Thomas Strungamann relatou que o grupo faturou 1,6 bilhão em 2003, com suas 14 fábricas e atuação em 40 países. A fábrica da matriz instalada em Magdeburg na Alemanha, tem a maior produção da Hexal com cerca de 4,4 bilhões de comprimidos fabricados em 2003 e mais de 5.500 apresentações de medicamentos. Com investimentos em R$ 120 milhões no Brasil, a unidade da Hexal deverá iniciar as atividades com produção de 4 milhões de caixas de comprimidos. As exportações estão previstas para iniciar pela América Latina, México, Canadá em em seguida, para a Europa.
A empresa recebeu investimentos em infra-estrutura do município e isenção do IPTU por 10 anos. Dentro do Programa Bom Emprego, o governo financiou capital de giro de R$ 180 milhões. Segundo Requião, a Hexal tem carência de quatro anos para pagamento, mais quatro anos para efetivá-lo, com recolhimento mês a mês.''O governo do Estado tem um regulamento de incentivos para atração de indústrias que descartam negociações políticas'', disse Requião, acreditando que o aspecto interessante da empresa é que com a produção de genérico o preço dos medicamento venha a '' desabar''.

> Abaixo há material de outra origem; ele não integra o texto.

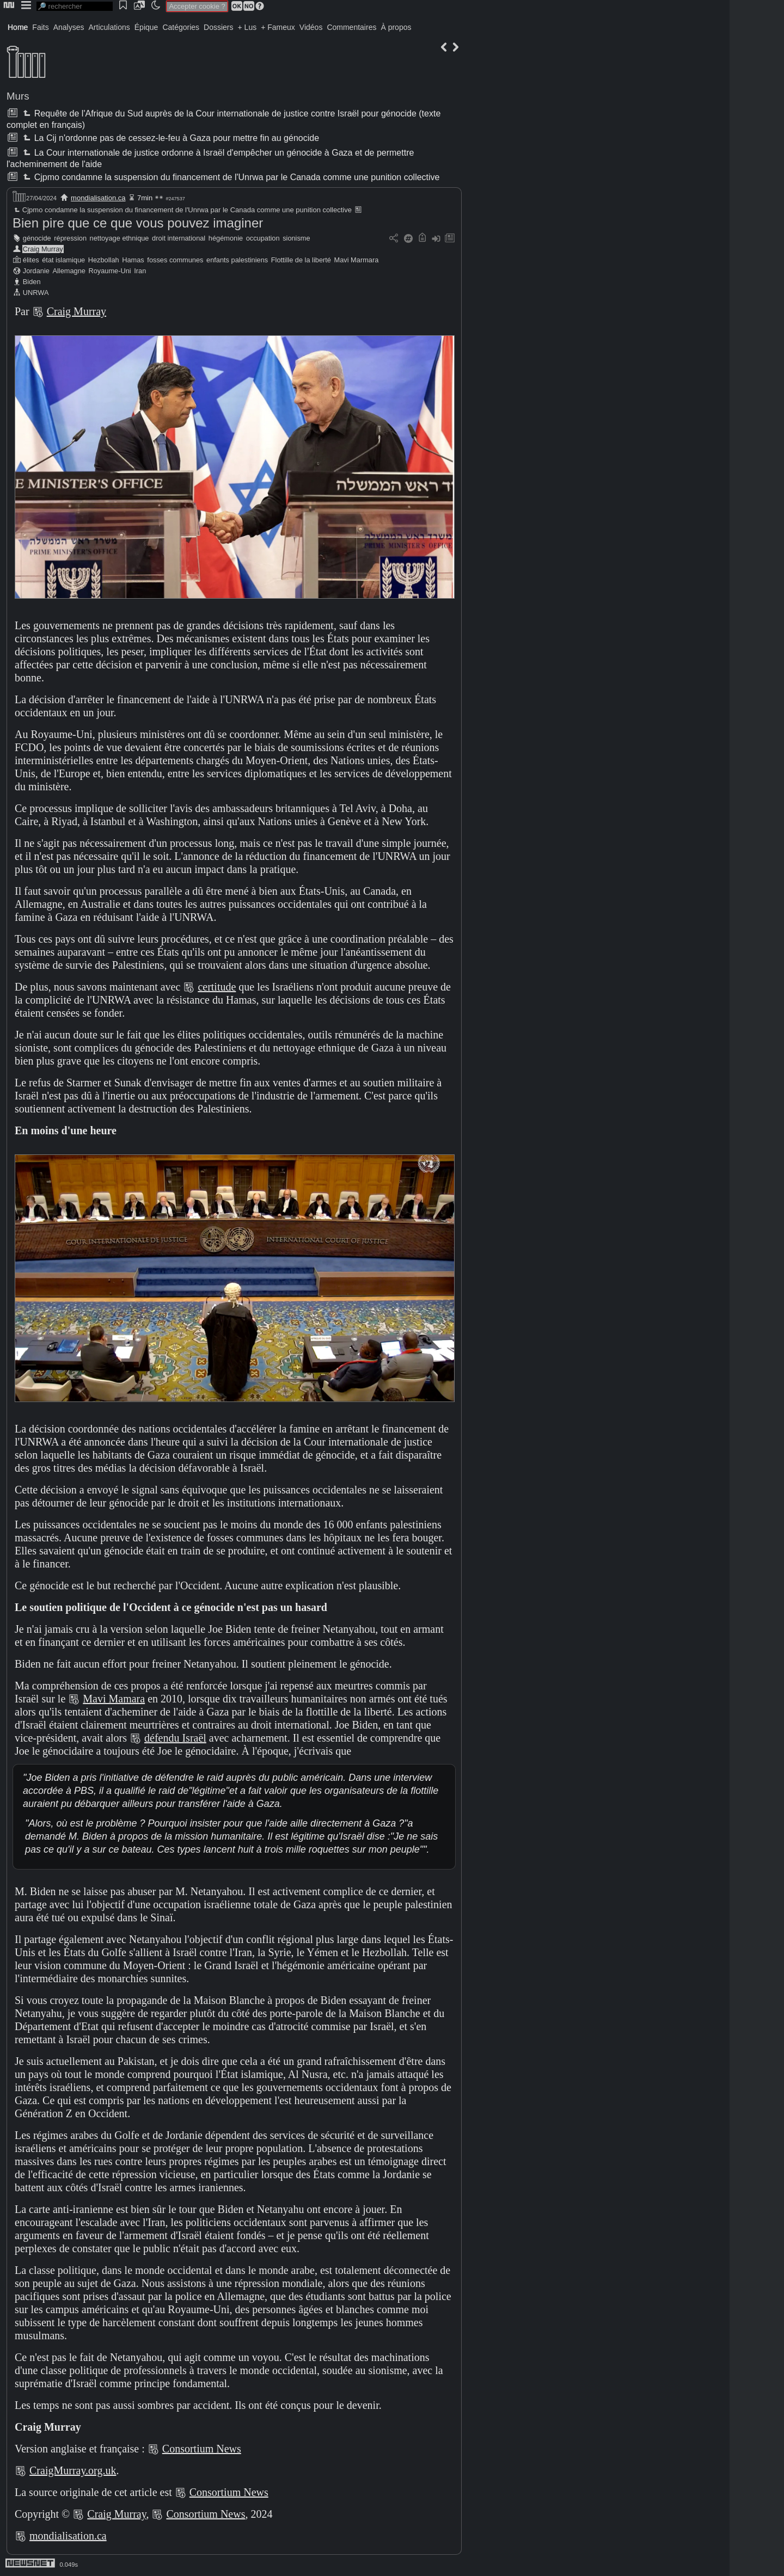  Describe the element at coordinates (70, 238) in the screenshot. I see `répression` at that location.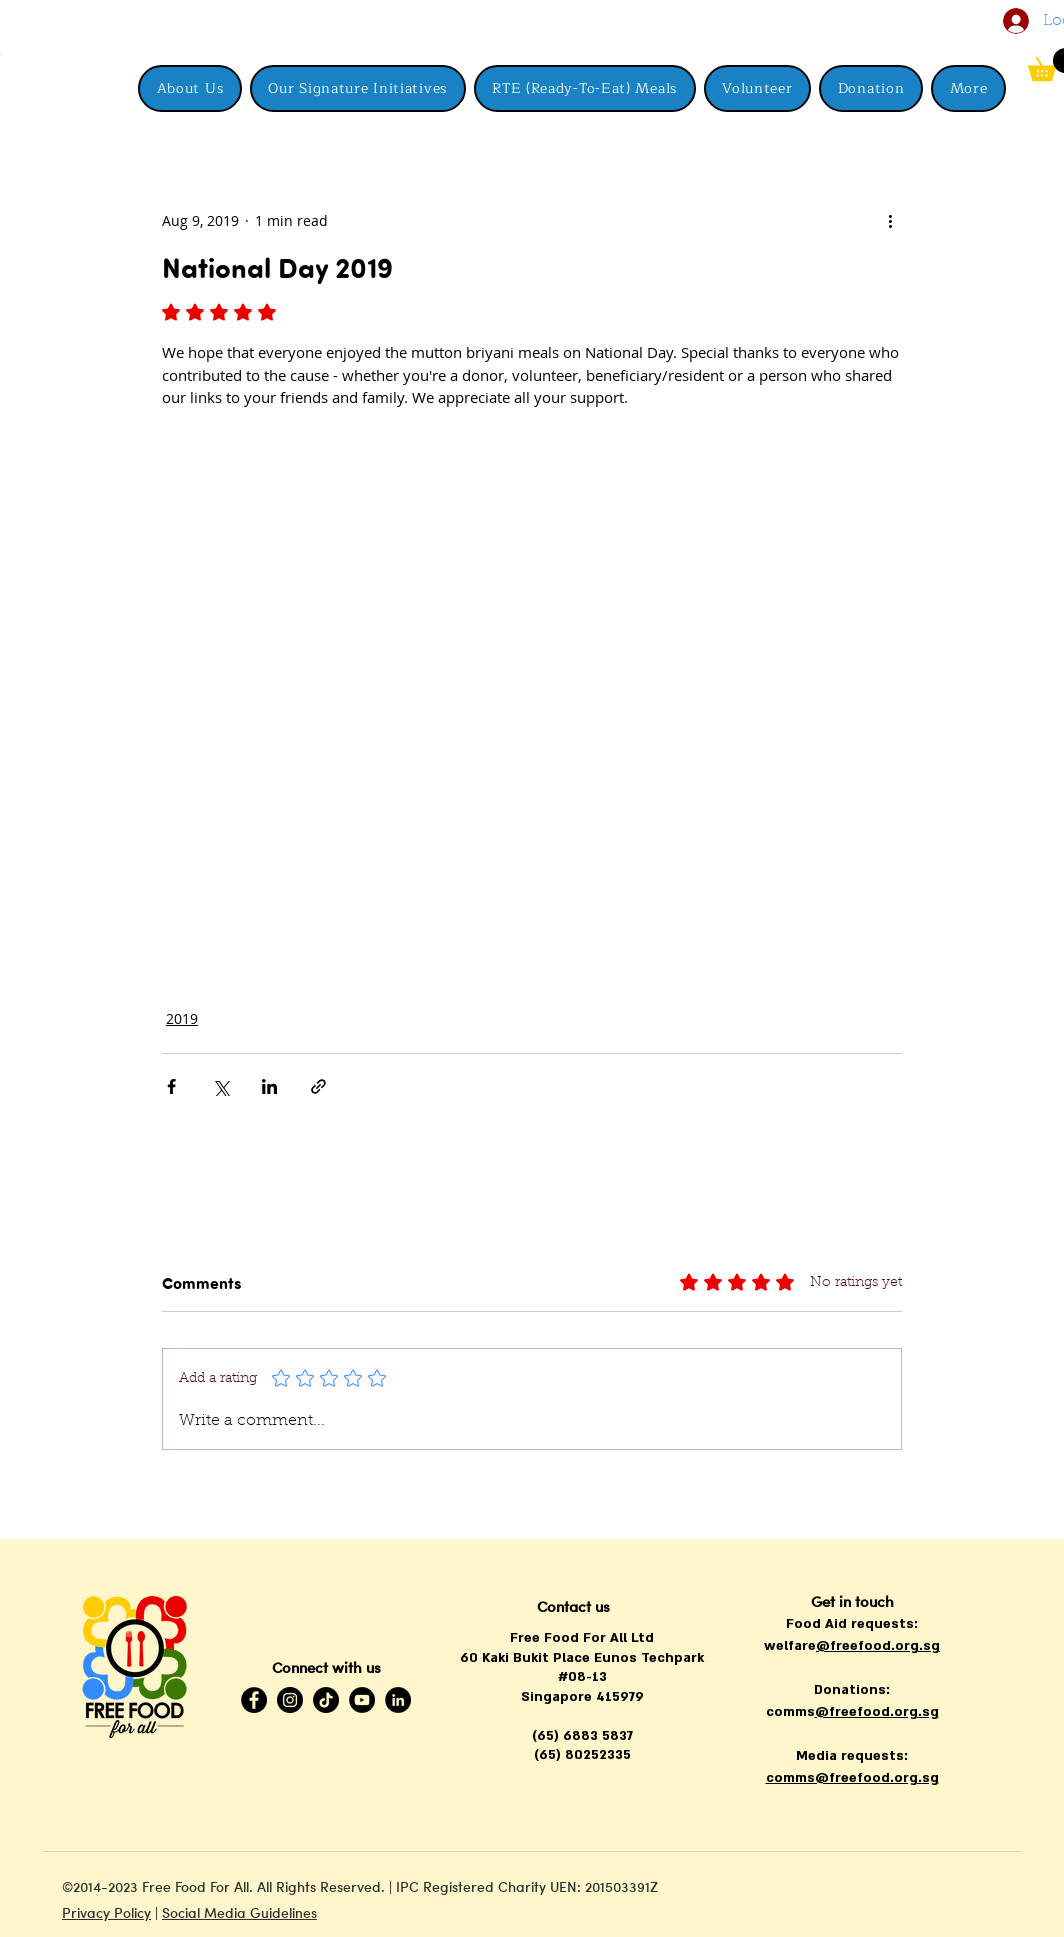 Image resolution: width=1064 pixels, height=1937 pixels. I want to click on [YouTube], so click(362, 1700).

A unidade irá produzir medicamentos genéricos, similares de marca, fitoterápicos e OTC, totalizando 129 apresentações e 64 apresentações de produtos genéricos, estes em 29 diferentes substâncias ativas. A empresa iniciou atividades no Brasil há cinco anos, com um pequeno laboratório em São Paulo que empregava 65 funcionários. Não está previsto, por enquanto, a desativação da unidade em São Paulo, embora alguns funcionários estejam sendo removidos para Cambé.''O Brasil é um mercado grande. Temos confiança no Brasil e a desativação em São Paulo vai depender da reação do mercado'', concluiu Nordmann.